Pendant longtemps, la générale refusa le pardon à son fils révolté. Entourée de ses familiers et de ses chiens, elle criait à travers ses sanglots qu'elle mangerait du pain sec, qu'elle boirait ses larmes, qu'elle irait mendier sous les fenêtres plutôt que de vivre à Stépantchikovo avec «l'insoumis» et que jamais, jamais elle ne mettrait les pieds dans cette maison. Les dames prononcent d'ordinaire ces mots: les pieds avec une grande véhémence, mais l'accent qu'y savait mettre la générale était de l'art. Elle donnait à son éloquence un cours intarissable…cependant qu'on préparait activement les malles pour le départ.

Le colonel avait fourbu ses chevaux à faire quotidiennement les quarante verstes qui séparaient Stépantchikovo de la ville, mais ce fut seulement quinze jours après l'inhumation qu'il obtint la permission de paraître sous les regards courroucés de sa mère.

Foma Fomitch menait les négociations. Quinze jours durant, il reprochait à l'insoumis sa conduite «inhumaine», le faisait pleurer de repentir, le poussait presque au désespoir, et ce fut le début de l'influence despotique prise depuis par Foma sur mon pauvre oncle. Il avait compris à quel homme il avait affaire et que son rôle de bouffon était fini, qu'il allait pouvoir devenir à l'occasion un gentilhomme et il prenait une sérieuse revanche.

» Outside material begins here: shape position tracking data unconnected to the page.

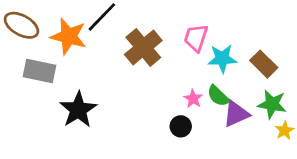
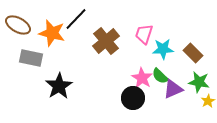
pink star: (193, 99) -> (142, 78), size x1.5
black circle: (181, 126) -> (133, 98), size x1.5

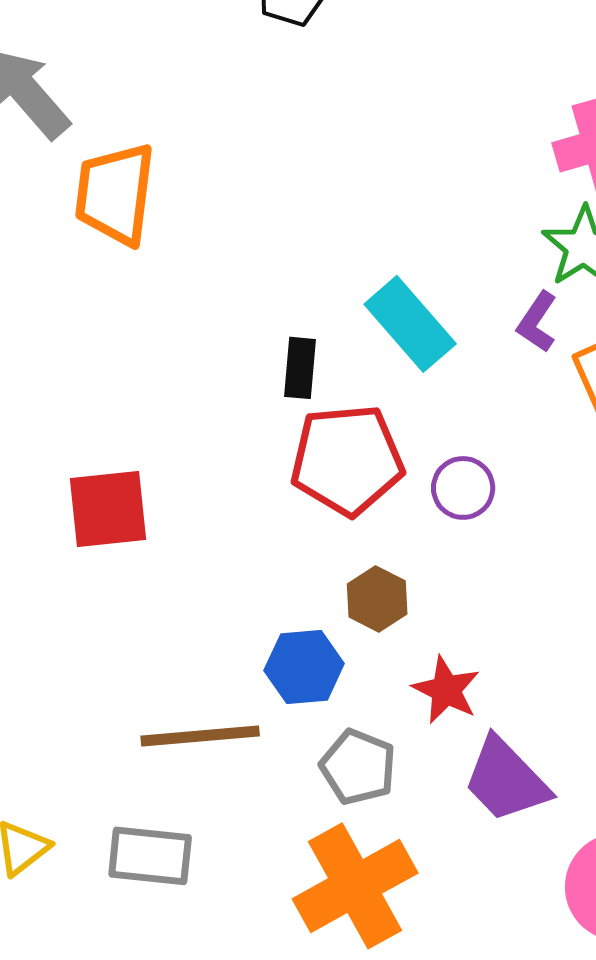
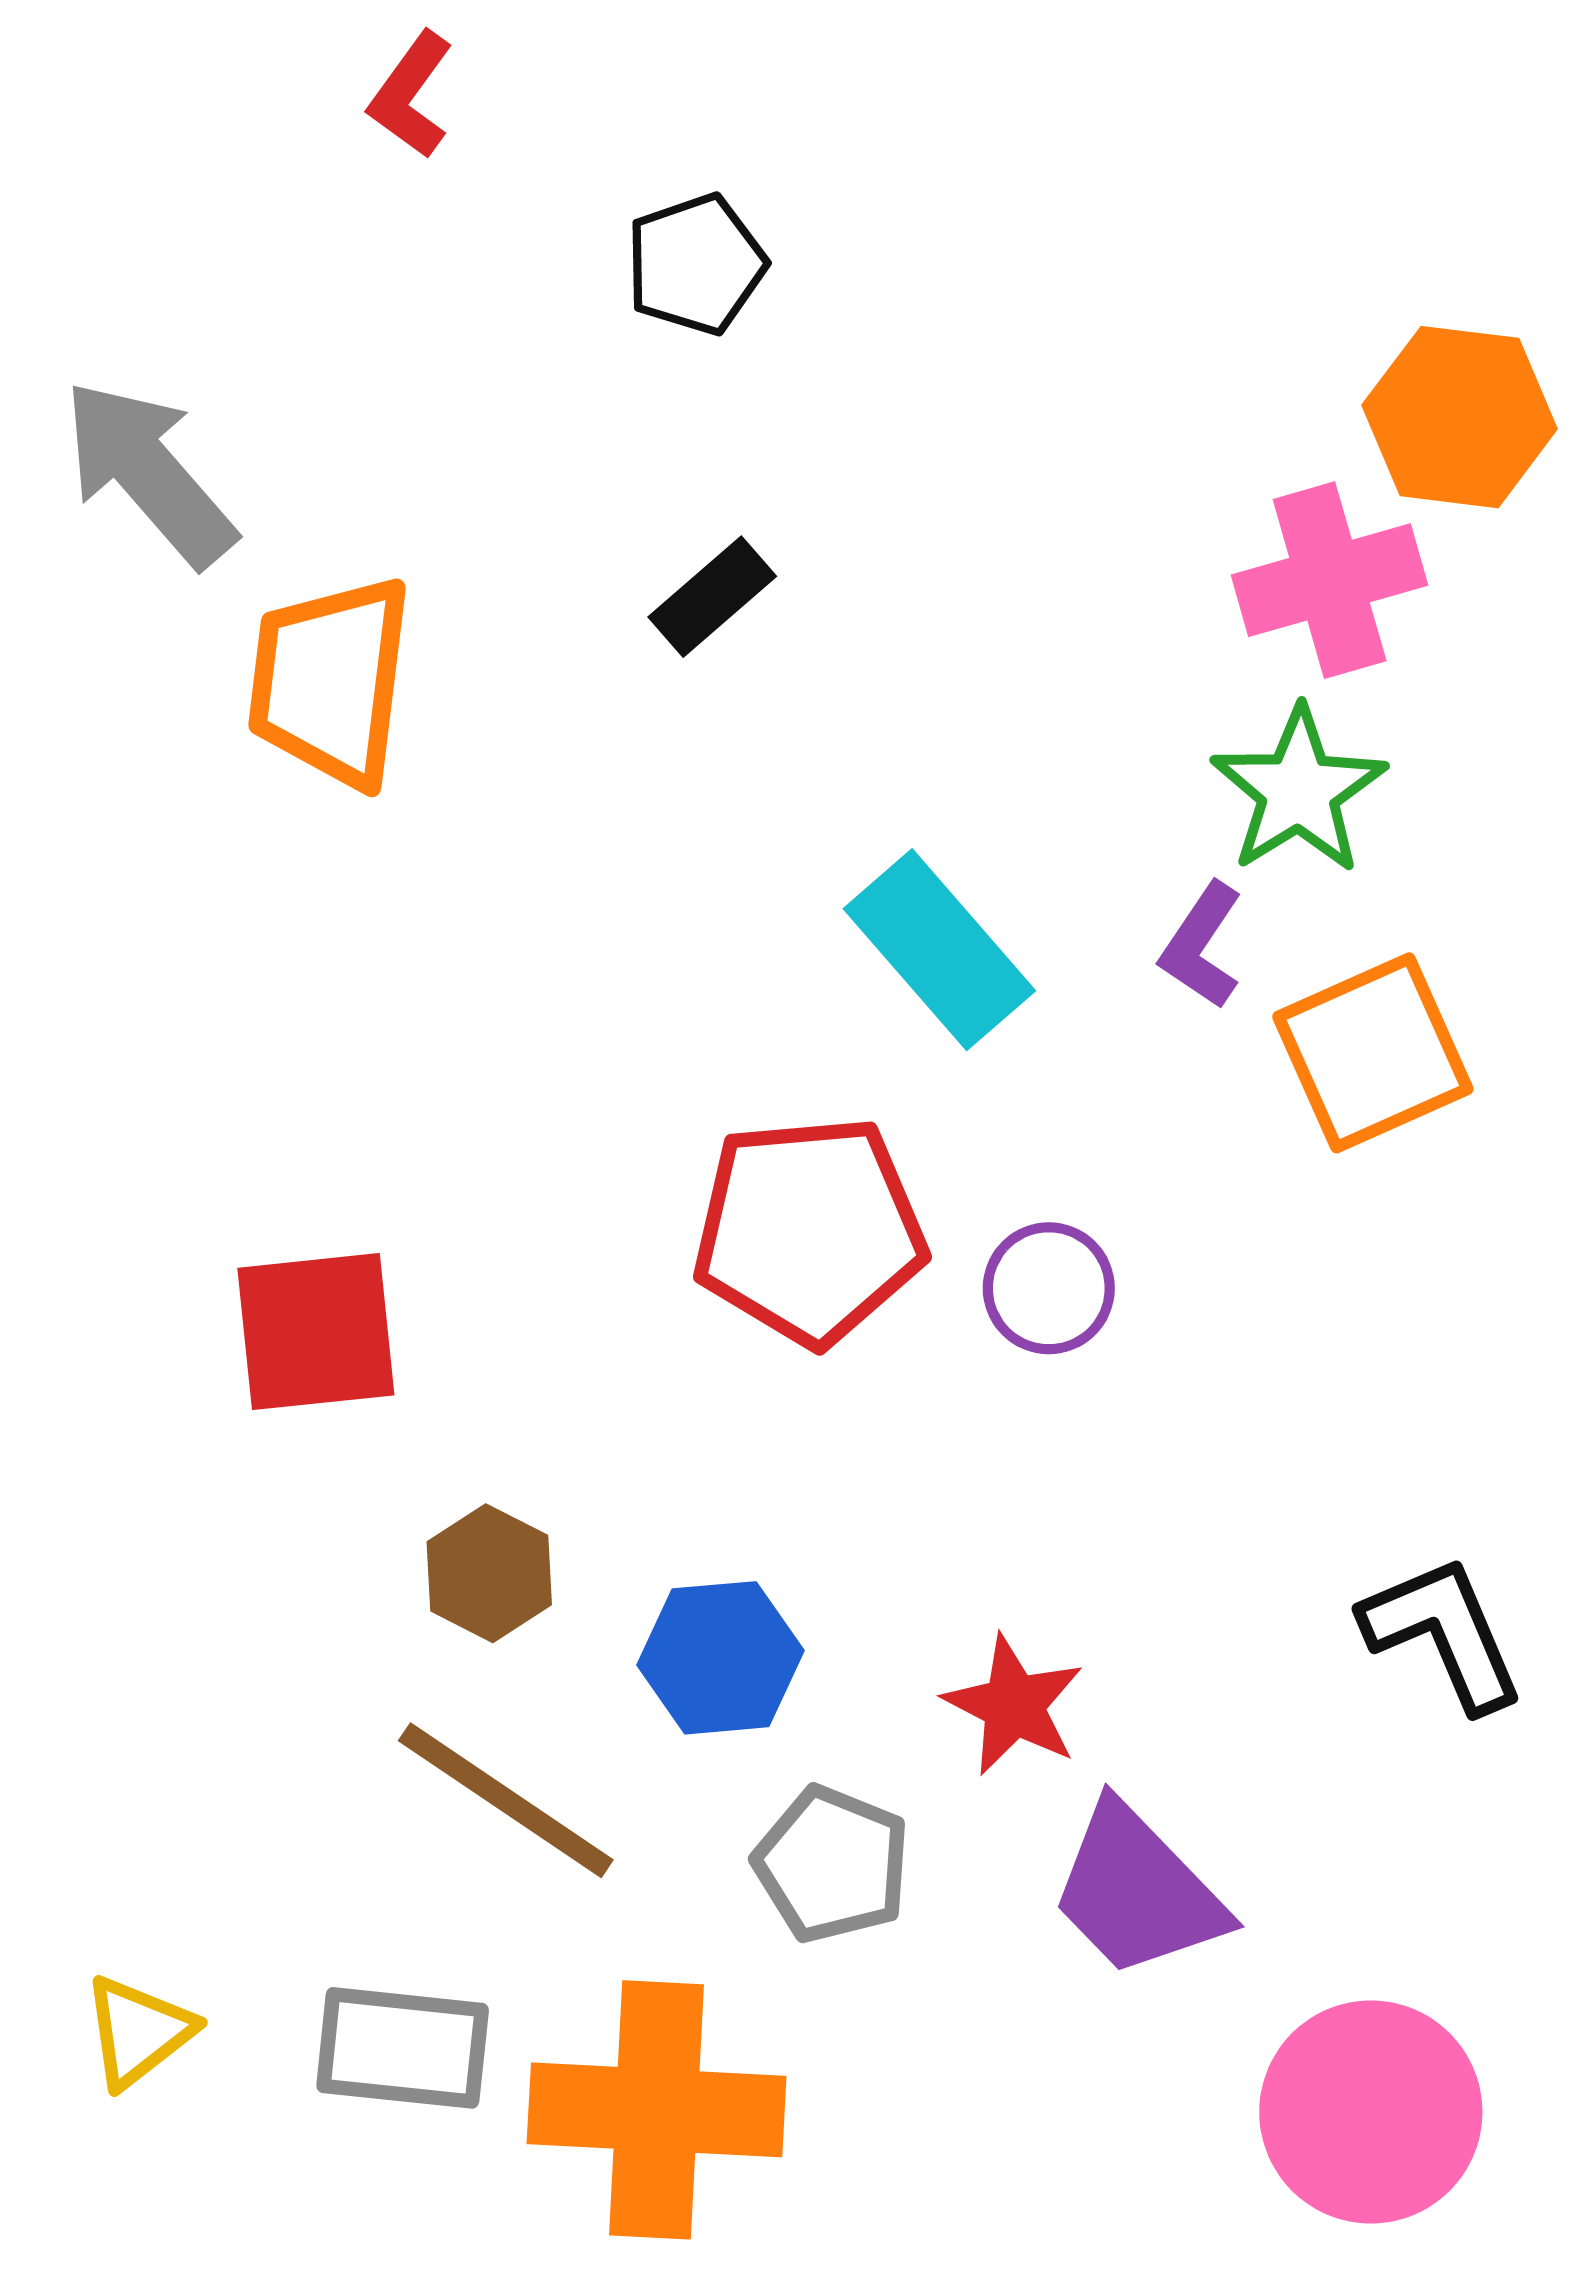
black rectangle: (300, 368) -> (712, 597), moved, turned 44
brown hexagon: (377, 599) -> (489, 1573), moved
brown line: (200, 736) -> (506, 1800), turned 39
orange cross: (355, 886) -> (657, 2110), moved, turned 32

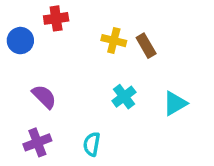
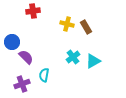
blue circle: (20, 41) -> (12, 42), moved
cyan triangle: (175, 103) -> (93, 61), moved
cyan semicircle: (92, 144) -> (44, 75), moved

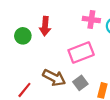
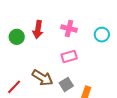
pink cross: (91, 20) -> (69, 29), moved
pink rectangle: (81, 53) -> (69, 57), size x0.7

— Pensez à ce que vous ressentirez, disait-il, si votre propre mère, appuyant sur un bâton sa main tremblante et desséchée par la faim, s'en allait demander l'aumône! Quelle chose monstrueuse, si l'on considère et sa situation de générale et ses vertus. Et quelle émotion n'éprouveriez-vous pas le jour où (par erreur, naturellement, mais cela peut arriver) où elle viendrait tendre la main à votre porte pendant que vous, son fils, seriez baigné dans l'opulence! Ce serait terrible, terrible! Mais ce qui est encore plus terrible, colonel, permettez-moi de vous le dire, c'est de vous voir rester ainsi devant moi plus insensible qu'une solive, la bouche bée, les yeux clignotants… C'est véritablement indécent, alors que vous devriez vous arracher les cheveux et répandre un déluge de larmes…

Dans l'excès de son zèle, Foma avait même été un peu loin, mais c'était l'habituel aboutissement de son éloquence. Comme on le pense bien, la générale avait fini par honorer Stépantchikovo de son arrivée en compagnie de toute sa domesticité, de ses chiens, de Foma Fomitch et de la demoiselle Pérépélitzina, sa confidente. Elle allait essayer — disait-elle — de vivre avec son fils et éprouver la valeur de son respect. On imagine la situation du colonel au cours de cette épreuve. Au début, en raison de son deuil récent, elle croyait devoir donner carrière à sa douleur deux ou trois fois par semaine, au souvenir de ce cher général à jamais perdu et à chaque fois, sans motif apparent, le colonel recevait une semonce.

De temps en temps, et surtout en présence des visiteurs, elle appelait son petit-fils Ilucha ou sa petite-fille Sachenka et, les faisant asseoir auprès d'elle, elle couvrait d'un regard long et triste ces malheureux petits êtres à l'avenir tant compromis par un tel père, poussait de profonds soupirs et pleurait bien une bonne heure. Malheur au colonel s'il ne savait comprendre ces larmes! Et le pauvre homme, qui ne le savait presque jamais, venait comme à plaisir se jeter dans la gueule du loup et devait essuyer de rudes assauts. Mais son respect n'en était pas altéré; il en arrivait même au paroxysme. La générale et Foma sentirent tous deux que la terreur suspendue sur leurs têtes pendant de si longues années était chassée à jamais.

De temps à autre, la générale tombait en syncope, et, dans le remue-ménage qui s'ensuivait, le colonel s'effarait, tremblant comme la feuille.

— Fils cruel! criait-elle en retrouvant ses sens, tu me déchires les entrailles!… mes entrailles! mes entrailles!

— Mais, ma mère, qu'ai-je fait? demandait timidement le colonel.

— Tu me déchires les entrailles! il tente de se justifier! Quelle audace! Quelle insolence! Ah! fils cruel!… Je me meurs!